▸ **Instructions to follow**: After finding the line with "survivants et l’engagement" in the data below, set down exactly each line through the one with "sicily asoc awards", inclusive, and stop there.
** Listed records follows **
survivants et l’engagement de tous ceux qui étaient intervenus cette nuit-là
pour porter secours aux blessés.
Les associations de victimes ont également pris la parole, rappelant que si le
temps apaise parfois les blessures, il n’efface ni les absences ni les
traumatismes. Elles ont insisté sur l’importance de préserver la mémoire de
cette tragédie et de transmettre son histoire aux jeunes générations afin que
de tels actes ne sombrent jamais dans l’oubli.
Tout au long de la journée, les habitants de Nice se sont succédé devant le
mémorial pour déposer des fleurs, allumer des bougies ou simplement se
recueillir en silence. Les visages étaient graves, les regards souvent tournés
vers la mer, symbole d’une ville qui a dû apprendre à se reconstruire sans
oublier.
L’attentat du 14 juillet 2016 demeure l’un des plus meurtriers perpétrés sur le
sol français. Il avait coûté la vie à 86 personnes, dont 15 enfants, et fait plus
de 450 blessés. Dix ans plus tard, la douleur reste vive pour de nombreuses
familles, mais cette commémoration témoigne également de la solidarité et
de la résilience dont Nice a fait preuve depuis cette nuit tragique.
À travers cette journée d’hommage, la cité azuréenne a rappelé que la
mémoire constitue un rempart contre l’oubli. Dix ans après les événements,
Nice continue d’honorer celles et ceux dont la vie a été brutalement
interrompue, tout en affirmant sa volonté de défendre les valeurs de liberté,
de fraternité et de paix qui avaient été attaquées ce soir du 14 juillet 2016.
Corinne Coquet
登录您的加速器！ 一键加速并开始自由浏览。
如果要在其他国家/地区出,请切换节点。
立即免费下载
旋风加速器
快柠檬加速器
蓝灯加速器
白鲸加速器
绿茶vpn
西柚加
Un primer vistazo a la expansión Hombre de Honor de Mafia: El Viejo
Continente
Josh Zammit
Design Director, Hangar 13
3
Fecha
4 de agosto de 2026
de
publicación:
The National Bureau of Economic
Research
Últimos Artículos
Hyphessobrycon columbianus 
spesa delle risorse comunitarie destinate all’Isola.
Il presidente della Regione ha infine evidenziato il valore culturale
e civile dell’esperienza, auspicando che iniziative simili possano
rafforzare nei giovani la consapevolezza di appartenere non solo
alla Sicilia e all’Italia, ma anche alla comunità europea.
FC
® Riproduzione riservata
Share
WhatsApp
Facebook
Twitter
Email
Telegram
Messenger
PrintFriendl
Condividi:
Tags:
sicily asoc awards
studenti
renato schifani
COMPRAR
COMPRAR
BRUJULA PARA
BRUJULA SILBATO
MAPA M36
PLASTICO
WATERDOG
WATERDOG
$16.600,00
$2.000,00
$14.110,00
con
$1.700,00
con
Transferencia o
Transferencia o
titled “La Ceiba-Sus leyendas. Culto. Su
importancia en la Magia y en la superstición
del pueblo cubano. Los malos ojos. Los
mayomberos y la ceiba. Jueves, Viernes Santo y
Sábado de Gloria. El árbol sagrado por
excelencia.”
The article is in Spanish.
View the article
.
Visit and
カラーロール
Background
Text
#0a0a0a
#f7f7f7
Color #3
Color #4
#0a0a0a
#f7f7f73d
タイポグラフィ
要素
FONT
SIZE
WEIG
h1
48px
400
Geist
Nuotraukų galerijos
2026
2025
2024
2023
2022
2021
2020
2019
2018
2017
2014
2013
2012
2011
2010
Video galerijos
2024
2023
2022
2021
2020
** End of Listed records **
** Listed records follows **
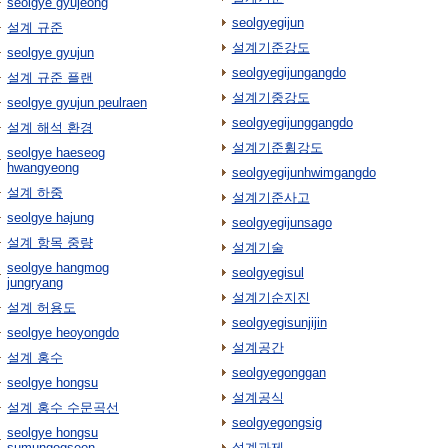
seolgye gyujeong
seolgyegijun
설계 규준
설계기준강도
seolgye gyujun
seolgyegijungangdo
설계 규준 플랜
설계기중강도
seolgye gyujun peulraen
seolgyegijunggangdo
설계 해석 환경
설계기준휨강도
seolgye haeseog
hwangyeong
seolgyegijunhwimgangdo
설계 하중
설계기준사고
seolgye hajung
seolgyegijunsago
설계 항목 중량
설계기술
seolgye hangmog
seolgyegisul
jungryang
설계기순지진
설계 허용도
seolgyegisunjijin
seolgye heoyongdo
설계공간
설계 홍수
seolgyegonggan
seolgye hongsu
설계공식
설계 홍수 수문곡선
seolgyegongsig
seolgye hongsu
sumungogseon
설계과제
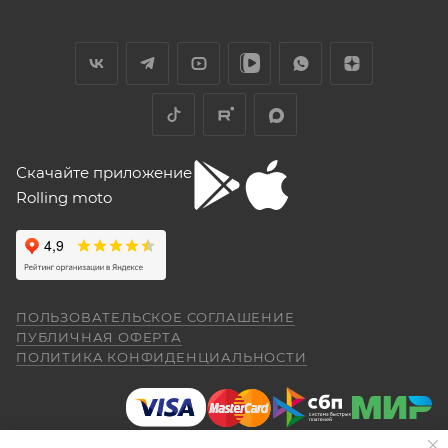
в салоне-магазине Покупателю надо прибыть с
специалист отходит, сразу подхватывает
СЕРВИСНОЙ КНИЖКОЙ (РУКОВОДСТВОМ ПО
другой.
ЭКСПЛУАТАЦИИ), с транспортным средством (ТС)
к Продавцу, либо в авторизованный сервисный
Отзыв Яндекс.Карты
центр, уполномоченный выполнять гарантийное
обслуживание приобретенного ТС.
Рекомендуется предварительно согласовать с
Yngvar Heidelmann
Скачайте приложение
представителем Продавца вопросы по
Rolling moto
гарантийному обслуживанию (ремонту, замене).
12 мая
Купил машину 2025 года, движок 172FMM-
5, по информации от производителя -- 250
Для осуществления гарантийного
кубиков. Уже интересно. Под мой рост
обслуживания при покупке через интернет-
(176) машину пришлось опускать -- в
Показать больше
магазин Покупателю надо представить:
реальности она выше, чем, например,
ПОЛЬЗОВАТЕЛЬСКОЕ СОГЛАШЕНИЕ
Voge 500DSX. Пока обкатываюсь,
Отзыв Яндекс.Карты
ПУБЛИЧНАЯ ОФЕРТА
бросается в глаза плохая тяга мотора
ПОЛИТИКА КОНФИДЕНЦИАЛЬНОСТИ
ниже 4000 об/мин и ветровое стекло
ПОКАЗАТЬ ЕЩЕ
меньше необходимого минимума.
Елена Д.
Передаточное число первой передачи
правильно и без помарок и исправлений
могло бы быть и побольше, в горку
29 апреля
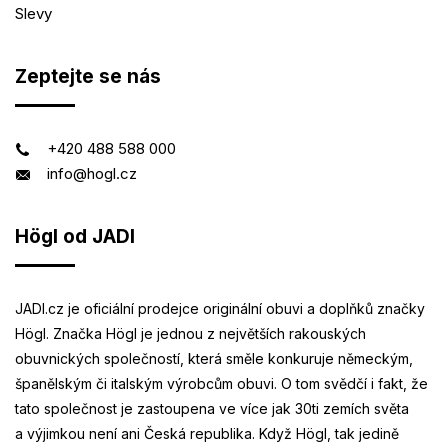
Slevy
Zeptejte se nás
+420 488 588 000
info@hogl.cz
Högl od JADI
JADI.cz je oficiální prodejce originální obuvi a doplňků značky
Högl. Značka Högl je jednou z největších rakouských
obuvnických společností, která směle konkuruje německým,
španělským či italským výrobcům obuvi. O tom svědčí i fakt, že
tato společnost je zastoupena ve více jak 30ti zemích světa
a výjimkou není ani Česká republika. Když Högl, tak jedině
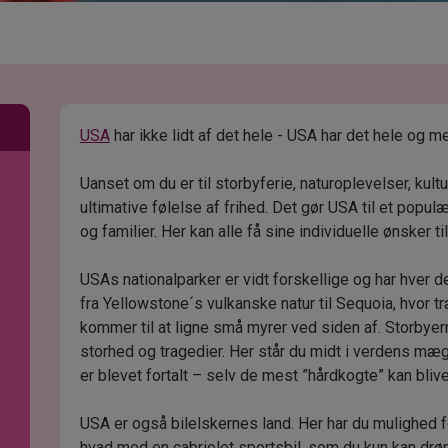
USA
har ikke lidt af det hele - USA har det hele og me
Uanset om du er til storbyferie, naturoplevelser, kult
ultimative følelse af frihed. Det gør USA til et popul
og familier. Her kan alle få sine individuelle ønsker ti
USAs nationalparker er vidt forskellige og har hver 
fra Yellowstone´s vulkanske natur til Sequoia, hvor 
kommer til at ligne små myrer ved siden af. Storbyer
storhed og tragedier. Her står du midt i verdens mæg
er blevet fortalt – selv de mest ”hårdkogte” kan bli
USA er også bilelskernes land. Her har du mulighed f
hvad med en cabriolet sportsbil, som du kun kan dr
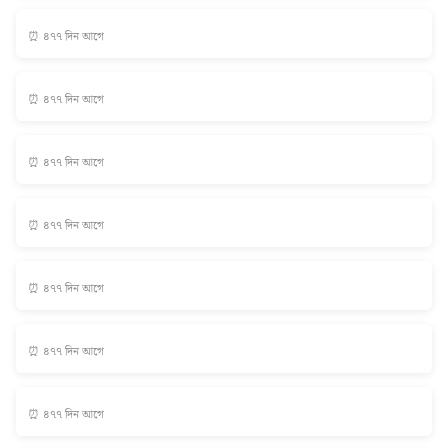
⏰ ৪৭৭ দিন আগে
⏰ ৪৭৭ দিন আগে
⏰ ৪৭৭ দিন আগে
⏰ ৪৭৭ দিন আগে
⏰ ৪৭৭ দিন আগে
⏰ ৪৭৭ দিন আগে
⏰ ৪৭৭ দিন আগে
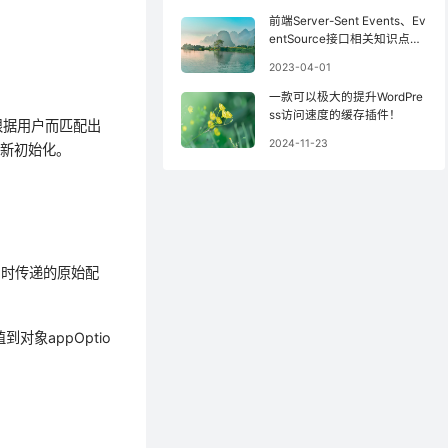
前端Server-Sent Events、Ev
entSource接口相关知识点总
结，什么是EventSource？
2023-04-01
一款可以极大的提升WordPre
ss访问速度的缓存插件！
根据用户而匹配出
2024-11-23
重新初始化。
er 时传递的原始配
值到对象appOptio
** End of Listed records **
▸ **Reply to the task**:
survivants et l’engagement de tous ceux qui étaient intervenus cette nuit-là
pour porter secours aux blessés.
Les associations de victimes ont également pris la parole, rappelant que si le
temps apaise parfois les blessures, il n’efface ni les absences ni les
traumatismes. Elles ont insisté sur l’importance de préserver la mémoire de
cette tragédie et de transmettre son histoire aux jeunes générations afin que
de tels actes ne sombrent jamais dans l’oubli.
Tout au long de la journée, les habitants de Nice se sont succédé devant le
mémorial pour déposer des fleurs, allumer des bougies ou simplement se
recueillir en silence. Les visages étaient graves, les regards souvent tournés
vers la mer, symbole d’une ville qui a dû apprendre à se reconstruire sans
oublier.
L’attentat du 14 juillet 2016 demeure l’un des plus meurtriers perpétrés sur le
sol français. Il avait coûté la vie à 86 personnes, dont 15 enfants, et fait plus
de 450 blessés. Dix ans plus tard, la douleur reste vive pour de nombreuses
familles, mais cette commémoration témoigne également de la solidarité et
de la résilience dont Nice a fait preuve depuis cette nuit tragique.
À travers cette journée d’hommage, la cité azuréenne a rappelé que la
mémoire constitue un rempart contre l’oubli. Dix ans après les événements,
Nice continue d’honorer celles et ceux dont la vie a été brutalement
interrompue, tout en affirmant sa volonté de défendre les valeurs de liberté,
de fraternité et de paix qui avaient été attaquées ce soir du 14 juillet 2016.
Corinne Coquet
登录您的加速器！ 一键加速并开始自由浏览。
如果要在其他国家/地区出,请切换节点。
立即免费下载
旋风加速器
快柠檬加速器
蓝灯加速器
白鲸加速器
绿茶vpn
西柚加
Un primer vistazo a la expansión Hombre de Honor de Mafia: El Viejo
Continente
Josh Zammit
Design Director, Hangar 13
3
Fecha
4 de agosto de 2026
de
publicación:
The National Bureau of Economic
Research
Últimos Artículos
Hyphessobrycon columbianus 
spesa delle risorse comunitarie destinate all’Isola.
Il presidente della Regione ha infine evidenziato il valore culturale
e civile dell’esperienza, auspicando che iniziative simili possano
rafforzare nei giovani la consapevolezza di appartenere non solo
alla Sicilia e all’Italia, ma anche alla comunità europea.
FC
® Riproduzione riservata
Share
WhatsApp
Facebook
Twitter
Email
Telegram
Messenger
PrintFriendl
Condividi:
Tags:
sicily asoc awards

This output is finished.